_The input_
□ □ □ □ □

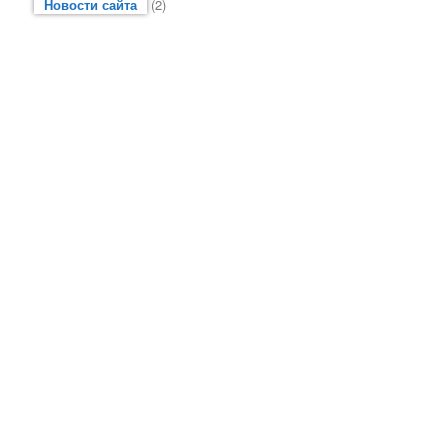
Новости сайта
(2)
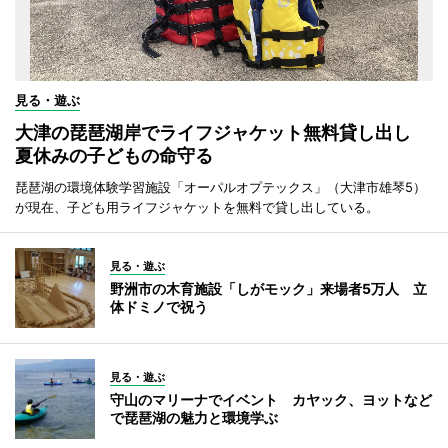
見る・遊ぶ
大津の琵琶湖岸でライフジャケット無料貸し出し
夏休みの子どもの命守る
琵琶湖の環境体験学習施設「オーパルオプテックス」（大津市雄琴5）
が現在、子ども用ライフジャケットを無料で貸し出している。
見る・遊ぶ
野洲市の木育施設「しがモック」来場者5万人 立
体ドミノで祝う
見る・遊ぶ
守山のマリーナでイベント カヤック、ヨットなど
で琵琶湖の魅力と環境学ぶ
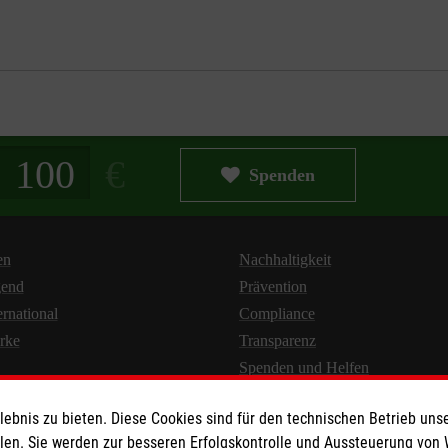
g in Euro
Spenden
en
Nachhaltigkeit
gend
Prävention
ernational
Compliance
rke
Transparenz
Spenden und Helfen
bnis zu bieten. Diese Cookies sind für den technischen Betrieb unse
llen. Sie werden zur besseren Erfolgskontrolle und Aussteuerung von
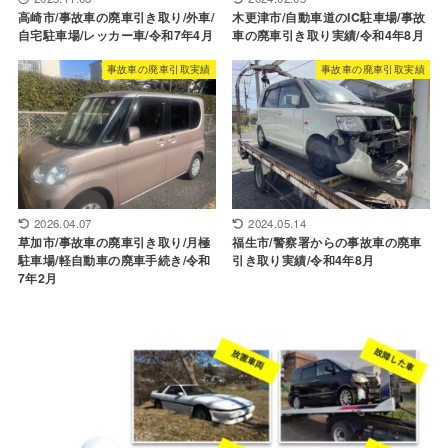
高崎市/事故車の廃車引き取り/外車/
木更津市/自動車道のIC駐車場/事故
自宅駐車場/レッカー車/令和7年4月
車の廃車引き取り実績/令和4年8月
事故車の廃車引取実績
事故車の廃車引取実績
2026.04.07
2024.05.14
草加市/事故車の廃車引き取り/月極
福生市/警察署からの事故車の廃車
駐車場/軽自動車の廃車手続き/令和
引き取り実績/令和4年8月
7年2月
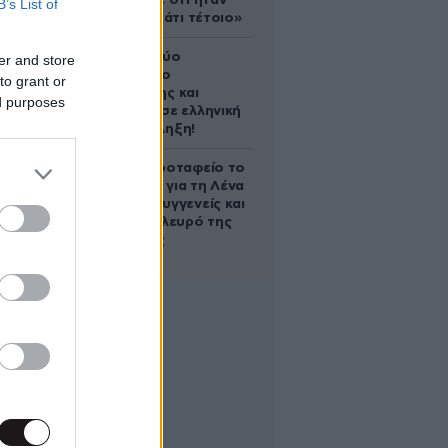
έδειξε ποτέ ότι ήταν
B’s List of
ικανός για κάτι τέτοιο»
Ακυρώνει δύο
er and store
συμβόλαια ο
to grant or
Λαρεντζάκης και
ed purposes
υπογράφει σε ελληνική
ομάδα-έκπληξη!
Στο Α’ Νεκροταφείο το
μνημόσυνο για τη Λένα
Σαμαρά – Συγγενείς και
φίλοι στο πλευρό της
οικογένειας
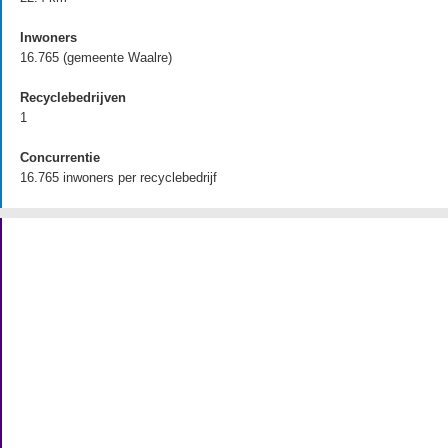
Inwoners
16.765 (gemeente Waalre)
Recyclebedrijven
1
Concurrentie
16.765 inwoners per recyclebedrijf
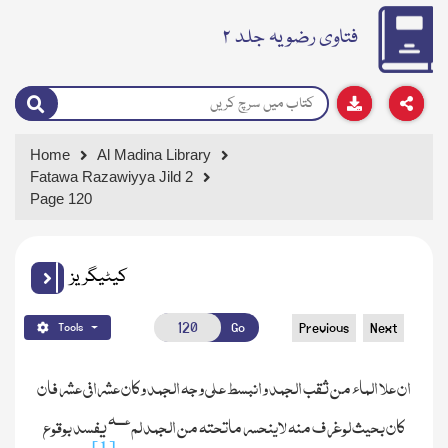
فتاوی رضویہ جلد ۲
Home
Al Madina Library
Fatawa Razawiyya Jild 2
Page 120
کیٹیگریز
Go
Previous
Next
Tools
ان علا الماء من ثقب الجمد وانبسط علی وجہ الجمد وکان عشرا فی عشر فان
ـــ
ہ
ع
کان بحیث لوغرف منہ لاینحسر ماتحتہ من الجمد لم
یفسد بوقوع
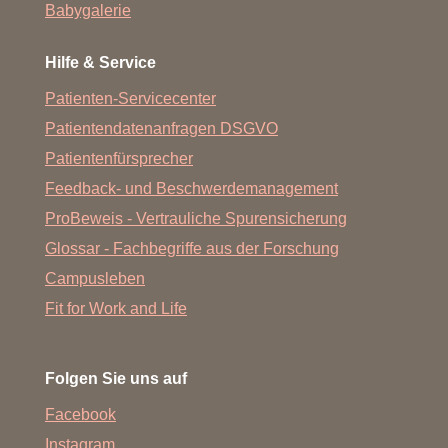
Babygalerie
Hilfe & Service
Patienten-Servicecenter
Patientendatenanfragen DSGVO
Patientenfürsprecher
Feedback- und Beschwerdemanagement
ProBeweis - Vertrauliche Spurensicherung
Glossar - Fachbegriffe aus der Forschung
Campusleben
Fit for Work and Life
Folgen Sie uns auf
Facebook
Instagram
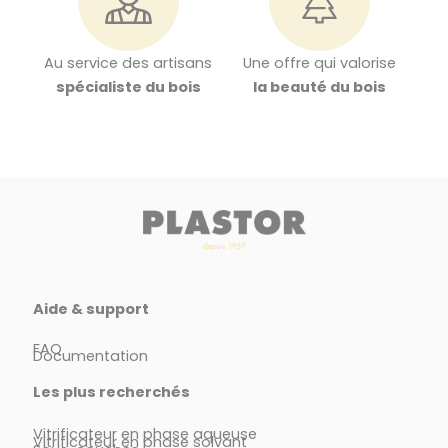
Au service des artisans
Une offre qui valorise
spécialiste du bois
la beauté du bois
Aide & support
FAQ
Documentation
Les plus recherchés
Vitrificateur en phase aqueuse
Vitrificateur en phase solvant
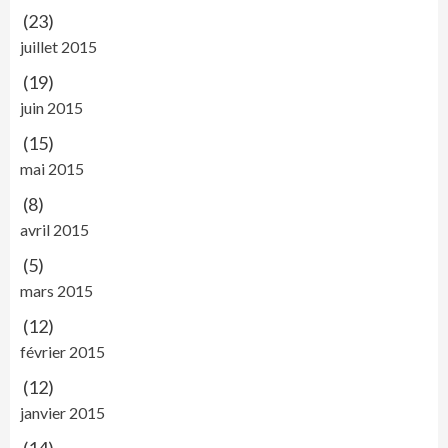
(23)
juillet 2015
(19)
juin 2015
(15)
mai 2015
(8)
avril 2015
(5)
mars 2015
(12)
février 2015
(12)
janvier 2015
(14)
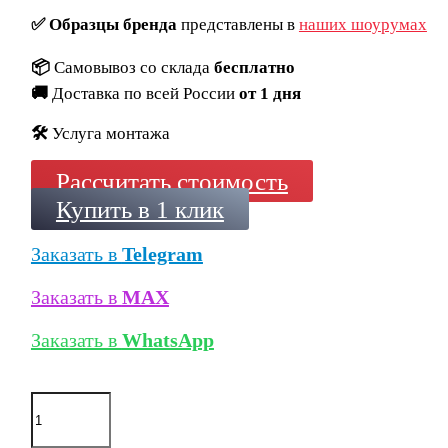
✅
Образцы бренда
представлены в
наших шоурумах
📦
Самовывоз со склада
бесплатно
🚚
Доставка по всей России
от 1 дня
🛠️
Услуга монтажа
Рассчитать стоимость
Купить в 1 клик
Заказать в
Telegram
Заказать в
MAX
Заказать в
WhatsApp
Количество
товара
Клинкерная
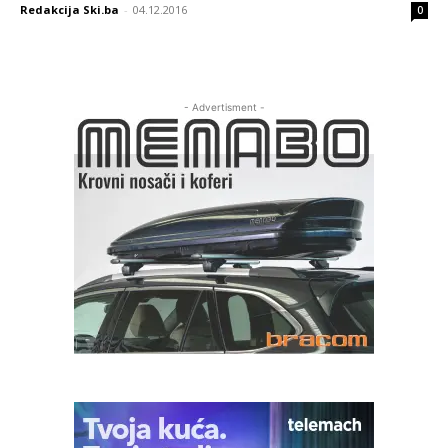
Redakcija Ski.ba
-
04.12.2016
0
- Advertisment -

□ □ □ □ □

_Directions_
The answer should be an exact copy of the material, with its pictures removed.

_Response for this exercise_
Новости сайта
(2)
見る・遊ぶ
大津の琵琶湖岸でライフジャケット無料貸し出し
夏休みの子どもの命守る
琵琶湖の環境体験学習施設「オーパルオプテックス」（大津市雄琴5）
が現在、子ども用ライフジャケットを無料で貸し出している。
見る・遊ぶ
野洲市の木育施設「しがモック」来場者5万人 立
体ドミノで祝う
見る・遊ぶ
守山のマリーナでイベント カヤック、ヨットなど
で琵琶湖の魅力と環境学ぶ
g in Euro
Spenden
en
Nachhaltigkeit
gend
Prävention
ernational
Compliance
rke
Transparenz
Spenden und Helfen
bnis zu bieten. Diese Cookies sind für den technischen Betrieb unse
llen. Sie werden zur besseren Erfolgskontrolle und Aussteuerung von
高崎市/事故車の廃車引き取り/外車/
木更津市/自動車道のIC駐車場/事故
自宅駐車場/レッカー車/令和7年4月
車の廃車引き取り実績/令和4年8月
事故車の廃車引取実績
事故車の廃車引取実績
2026.04.07
2024.05.14
草加市/事故車の廃車引き取り/月極
福生市/警察署からの事故車の廃車
駐車場/軽自動車の廃車手続き/令和
引き取り実績/令和4年8月
7年2月
έδειξε ποτέ ότι ήταν
B’s List of
ικανός για κάτι τέτοιο»
Ακυρώνει δύο
er and store
συμβόλαια ο
to grant or
Λαρεντζάκης και
ed purposes
υπογράφει σε ελληνική
ομάδα-έκπληξη!
Στο Α’ Νεκροταφείο το
μνημόσυνο για τη Λένα
Σαμαρά – Συγγενείς και
φίλοι στο πλευρό της
οικογένειας
Inwoners
16.765 (gemeente Waalre)
Recyclebedrijven
1
Concurrentie
16.765 inwoners per recyclebedrijf
فتاوی رضویہ جلد ۲
Home
Al Madina Library
Fatawa Razawiyya Jild 2
Page 120
کیٹیگریز
Go
Previous
Next
Tools
ان علا الماء من ثقب الجمد وانبسط علی وجہ الجمد وکان عشرا فی عشر فان
ـــ
ہ
ع
کان بحیث لوغرف منہ لاینحسر ماتحتہ من الجمد لم
یفسد بوقوع
Babygalerie
Hilfe & Service
Patienten-Servicecenter
Patientendatenanfragen DSGVO
Patientenfürsprecher
Feedback- und Beschwerdemanagement
ProBeweis - Vertrauliche Spurensicherung
Glossar - Fachbegriffe aus der Forschung
Campusleben
Fit for Work and Life
Folgen Sie uns auf
Facebook
Instagram
Au service des artisans
Une offre qui valorise
spécialiste du bois
la beauté du bois
Aide & support
FAQ
Documentation
Les plus recherchés
Vitrificateur en phase aqueuse
Vitrificateur en phase solvant
(23)
juillet 2015
(19)
juin 2015
(15)
mai 2015
(8)
avril 2015
(5)
mars 2015
(12)
février 2015
(12)
janvier 2015
(14)
✅
Образцы бренда
представлены в
наших шоурумах
📦
Самовывоз со склада
бесплатно
🚚
Доставка по всей России
от 1 дня
🛠️
Услуга монтажа
Рассчитать стоимость
Купить в 1 клик
Заказать в
Telegram
Заказать в
MAX
Заказать в
WhatsApp
Количество
товара
Клинкерная
Redakcija Ski.ba
-
04.12.2016
0
- Advertisment -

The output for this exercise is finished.